(Input records)

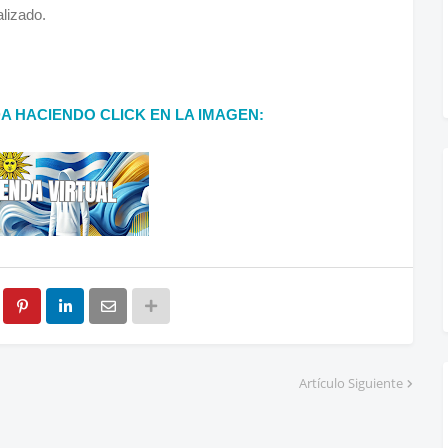
alizado.
DA HACIENDO CLICK EN LA IMAGEN:
Artículo Siguiente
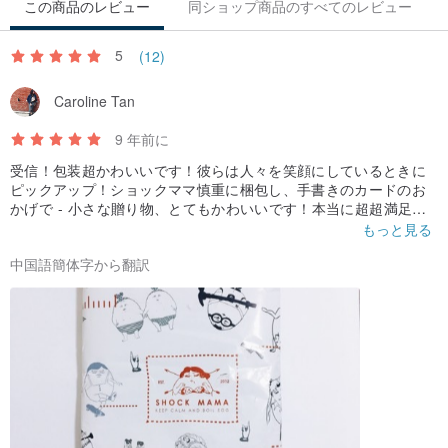
この商品のレビュー
同ショップ商品のすべてのレビュー
5
(12)
Caroline Tan
9 年前に
受信！包装超かわいいです！彼らは人々を笑顔にしているときに
ピックアップ！ショックママ慎重に梱包し、手書きのカードのお
かげで - 小さな贈り物、とてもかわいいです！本当に超超満足し
て好きです！ :)
もっと見る
中国語簡体字から翻訳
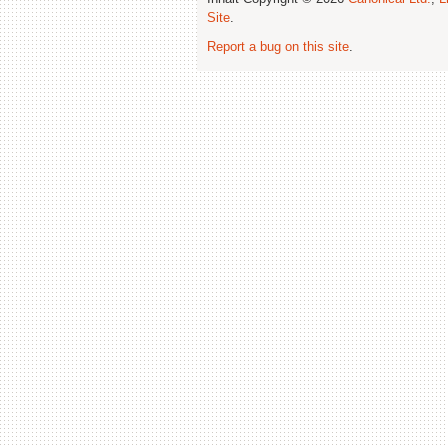
Site
.
Report a bug on this site
.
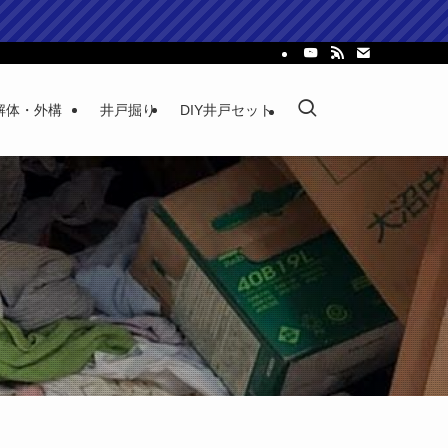
解体・外構
井戸掘り
DIY井戸セット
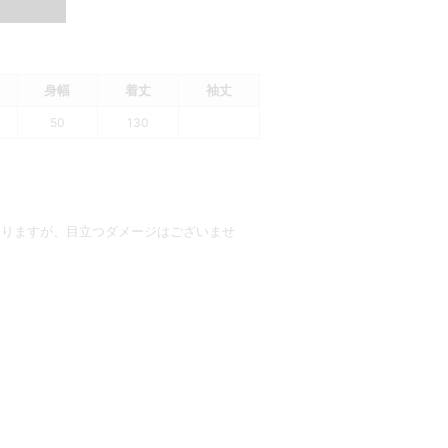
身幅
着丈
袖丈
50
130
ありますが、目立つダメージはございませ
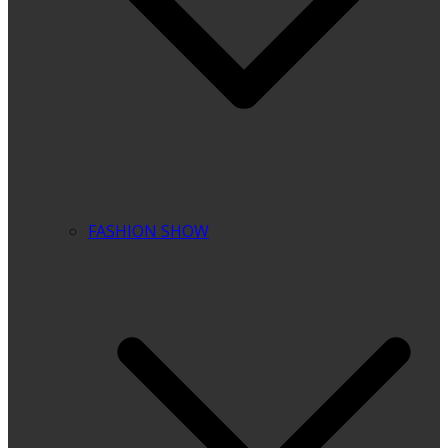
FASHION SHOW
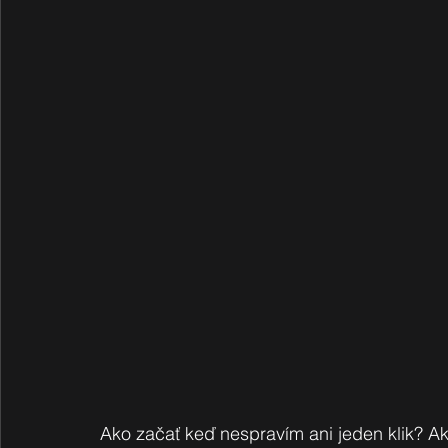
Ako začať keď nespravím ani jeden klik? Ak 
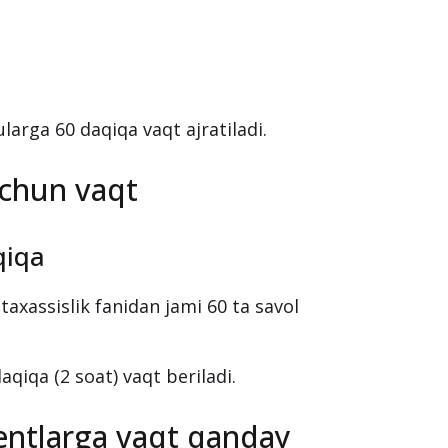
ularga 60 daqiqa vaqt ajratiladi.
uchun vaqt
qiqa
taxassislik fanidan jami 60 ta savol
qiqa (2 soat) vaqt beriladi.
iyentlarga vaqt qanday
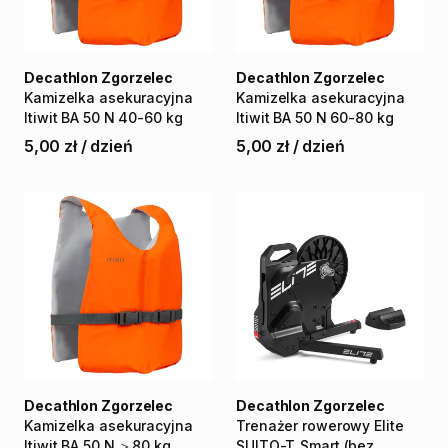
Decathlon Zgorzelec
Decathlon Zgorzelec
Kamizelka
asekuracyjna
Kamizelka
asekuracyjna
Itiwit
BA
50
N
40-60
kg
Itiwit
BA
50
N
60-80
kg
5,00 zł
/
dzień
5,00 zł
/
dzień
Decathlon Zgorzelec
Decathlon Zgorzelec
Kamizelka
asekuracyjna
Trenażer
rowerowy
Elite
Itiwit
BA
50
N
＞80
kg
SUITO-T
Smart
(bez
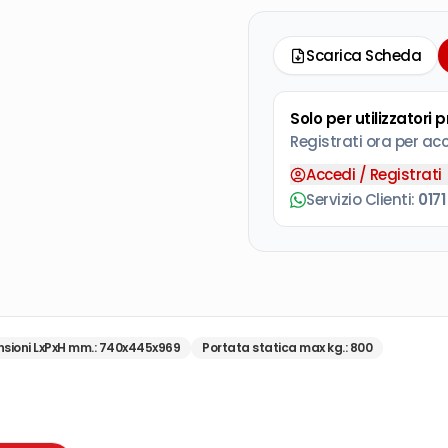
Scarica Scheda
Solo per utilizzatori 
Registrati ora per ac
Accedi / Registrati
Servizio Clienti:
0171
sioni LxPxH mm.
:
740x445x969
Portata statica max kg.
:
800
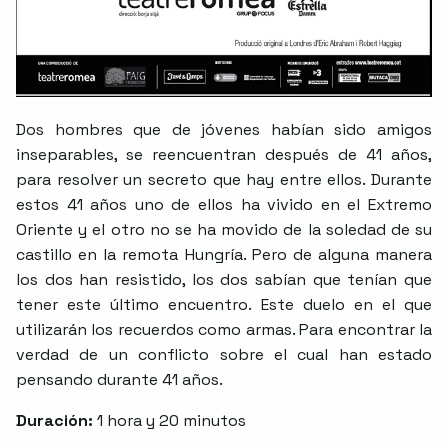
Dos hombres que de jóvenes habían sido amigos
inseparables, se reencuentran después de 41 años,
para resolver un secreto que hay entre ellos. Durante
estos 41 años uno de ellos ha vivido en el Extremo
Oriente y el otro no se ha movido de la soledad de su
castillo en la remota Hungría. Pero de alguna manera
los dos han resistido, los dos sabían que tenían que
tener este último encuentro. Este duelo en el que
utilizarán los recuerdos como armas. Para encontrar la
verdad de un conflicto sobre el cual han estado
pensando durante 41 años.
Duración:
1 hora y 20 minutos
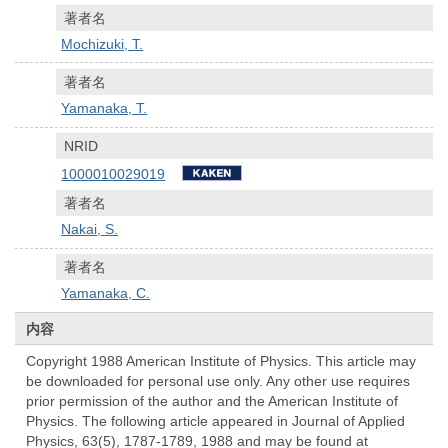
著者名
Mochizuki, T.
著者名
Yamanaka, T.
NRID
1000010029019
著者名
Nakai, S.
著者名
Yamanaka, C.
内容
Copyright 1988 American Institute of Physics. This article may
be downloaded for personal use only. Any other use requires
prior permission of the author and the American Institute of
Physics. The following article appeared in Journal of Applied
Physics, 63(5), 1787-1789, 1988 and may be found at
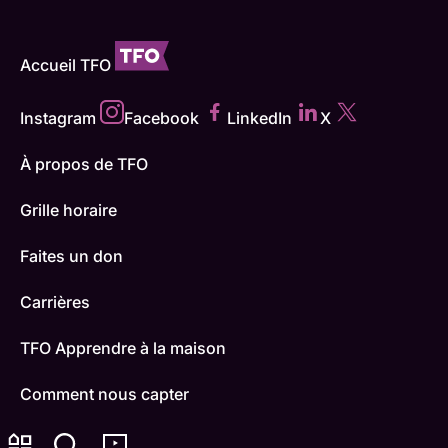
Accueil TFO
Instagram
Facebook
LinkedIn
X
À propos de TFO
Grille horaire
Faites un don
Carrières
TFO Apprendre à la maison
Comment nous capter
Contactez-nous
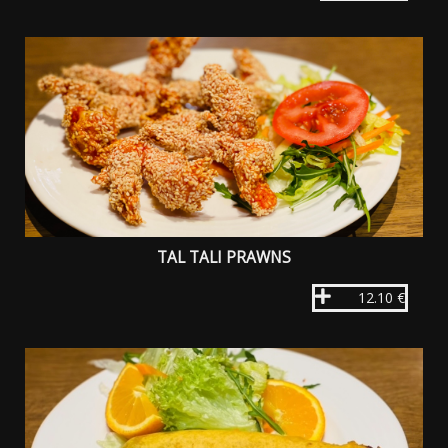
TAL TALI PRAWNS
12.10 €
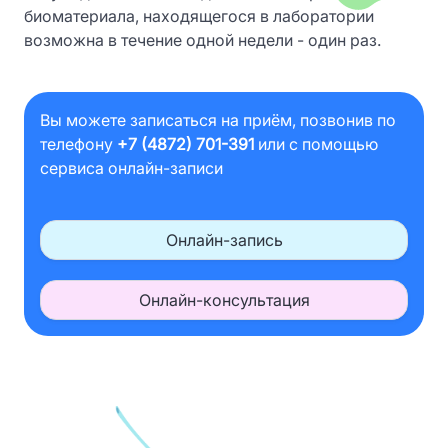
биоматериала, находящегося в лаборатории
возможна в течение одной недели - один раз.
Вы можете записаться на приём, позвонив по
телефону
+7 (4872) 701-391
или с помощью
сервиса онлайн-записи
Онлайн-запись
Онлайн-консультация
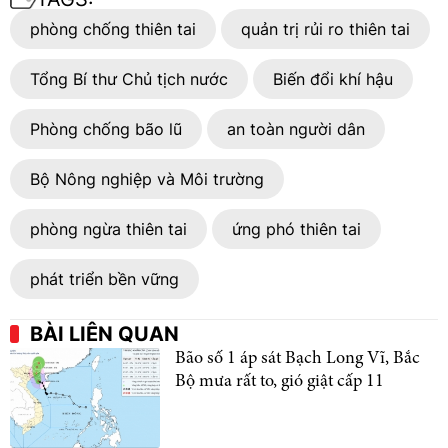
phòng chống thiên tai
quản trị rủi ro thiên tai
Tổng Bí thư Chủ tịch nước
Biến đổi khí hậu
Phòng chống bão lũ
an toàn người dân
Bộ Nông nghiệp và Môi trường
phòng ngừa thiên tai
ứng phó thiên tai
phát triển bền vững
BÀI LIÊN QUAN
Bão số 1 áp sát Bạch Long Vĩ, Bắc
Bộ mưa rất to, gió giật cấp 11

(End Input records)

What you have to do ::
Reproduce the listing exactly, but omit every picture in it.

Response to this task ::
alizado.
DA HACIENDO CLICK EN LA IMAGEN:
Artículo Siguiente
この商品のレビュー
同ショップ商品のすべてのレビュー
5
(12)
Caroline Tan
9 年前に
受信！包装超かわいいです！彼らは人々を笑顔にしているときに
ピックアップ！ショックママ慎重に梱包し、手書きのカードのお
かげで - 小さな贈り物、とてもかわいいです！本当に超超満足し
て好きです！ :)
もっと見る
中国語簡体字から翻訳
Site
.
Report a bug on this site
.
解体・外構
井戸掘り
DIY井戸セット
身幅
着丈
袖丈
50
130
ありますが、目立つダメージはございませ
FASHION SHOW
Ako začať keď nespravím ani jeden klik? Ak 
ularga 60 daqiqa vaqt ajratiladi.
uchun vaqt
qiqa
taxassislik fanidan jami 60 ta savol
qiqa (2 soat) vaqt beriladi.
iyentlarga vaqt qanday
Decathlon Zgorzelec
Decathlon Zgorzelec
Kamizelka
asekuracyjna
Kamizelka
asekuracyjna
Itiwit
BA
50
N
40-60
kg
Itiwit
BA
50
N
60-80
kg
5,00 zł
/
dzień
5,00 zł
/
dzień
Decathlon Zgorzelec
Decathlon Zgorzelec
Kamizelka
asekuracyjna
Trenażer
rowerowy
Elite
Itiwit
BA
50
N
＞80
kg
SUITO-T
Smart
(bez
Scarica Scheda
Solo per utilizzatori 
Registrati ora per ac
Accedi / Registrati
Servizio Clienti:
0171
sioni LxPxH mm.
:
740x445x969
Portata statica max kg.
:
800
Dos hombres que de jóvenes habían sido amigos
inseparables, se reencuentran después de 41 años,
para resolver un secreto que hay entre ellos. Durante
estos 41 años uno de ellos ha vivido en el Extremo
Oriente y el otro no se ha movido de la soledad de su
castillo en la remota Hungría. Pero de alguna manera
los dos han resistido, los dos sabían que tenían que
tener este último encuentro. Este duelo en el que
utilizarán los recuerdos como armas. Para encontrar la
verdad de un conflicto sobre el cual han estado
pensando durante 41 años.
Duración:
1 hora y 20 minutos
著者名
Mochizuki, T.
著者名
Yamanaka, T.
NRID
1000010029019
著者名
Nakai, S.
著者名
Yamanaka, C.
内容
Copyright 1988 American Institute of Physics. This article may
be downloaded for personal use only. Any other use requires
prior permission of the author and the American Institute of
Physics. The following article appeared in Journal of Applied
Physics, 63(5), 1787-1789, 1988 and may be found at
Accueil TFO
Instagram
Facebook
LinkedIn
X
À propos de TFO
Grille horaire
Faites un don
Carrières
TFO Apprendre à la maison
Comment nous capter
Contactez-nous
TAL TALI PRAWNS
12.10 €
биоматериала, находящегося в лаборатории
возможна в течение одной недели - один раз.
Вы можете записаться на приём, позвонив по
телефону
+7 (4872) 701-391
или с помощью
сервиса онлайн-записи
Онлайн-запись
Онлайн-консультация
phòng chống thiên tai
quản trị rủi ro thiên tai
Tổng Bí thư Chủ tịch nước
Biến đổi khí hậu
Phòng chống bão lũ
an toàn người dân
Bộ Nông nghiệp và Môi trường
phòng ngừa thiên tai
ứng phó thiên tai
phát triển bền vững
BÀI LIÊN QUAN
Bão số 1 áp sát Bạch Long Vĩ, Bắc
Bộ mưa rất to, gió giật cấp 11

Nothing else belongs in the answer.